(Stored data entries)
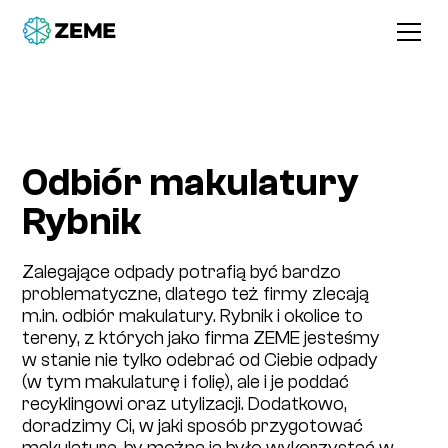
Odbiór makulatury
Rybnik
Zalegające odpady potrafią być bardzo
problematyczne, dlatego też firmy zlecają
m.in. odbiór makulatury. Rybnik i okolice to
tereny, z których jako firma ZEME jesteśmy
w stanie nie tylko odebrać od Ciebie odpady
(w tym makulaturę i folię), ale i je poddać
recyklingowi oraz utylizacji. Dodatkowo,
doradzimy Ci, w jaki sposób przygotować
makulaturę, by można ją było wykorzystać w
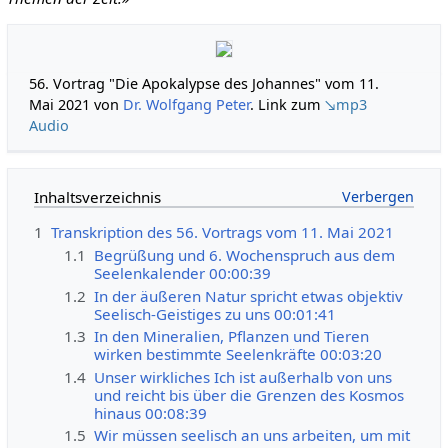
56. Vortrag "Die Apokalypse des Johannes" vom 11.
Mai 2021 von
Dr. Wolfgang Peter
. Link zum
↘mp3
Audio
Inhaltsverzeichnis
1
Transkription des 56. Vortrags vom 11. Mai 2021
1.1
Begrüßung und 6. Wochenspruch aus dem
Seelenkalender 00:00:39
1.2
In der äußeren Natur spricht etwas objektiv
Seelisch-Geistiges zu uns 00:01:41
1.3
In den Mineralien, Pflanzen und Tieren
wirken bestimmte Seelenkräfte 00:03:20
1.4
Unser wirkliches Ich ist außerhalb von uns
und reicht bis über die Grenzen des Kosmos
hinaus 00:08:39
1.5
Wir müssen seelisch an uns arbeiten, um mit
--
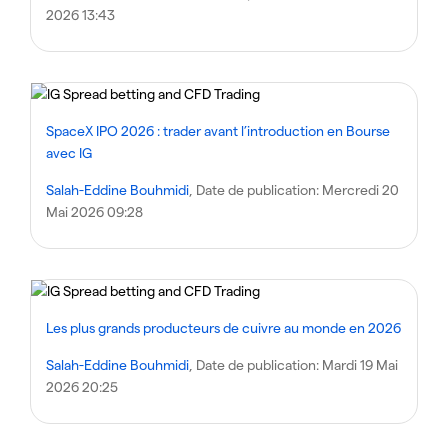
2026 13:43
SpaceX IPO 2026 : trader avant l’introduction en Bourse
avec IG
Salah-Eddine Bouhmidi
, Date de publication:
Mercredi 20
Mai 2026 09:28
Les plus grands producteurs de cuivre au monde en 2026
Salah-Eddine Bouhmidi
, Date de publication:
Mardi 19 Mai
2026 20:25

• Problem details:
Could you return the lines in the entries above that contain "Rybnik"?

• Exercise solution:
Rybnik
m.in. odbiór makulatury. Rybnik i okolice to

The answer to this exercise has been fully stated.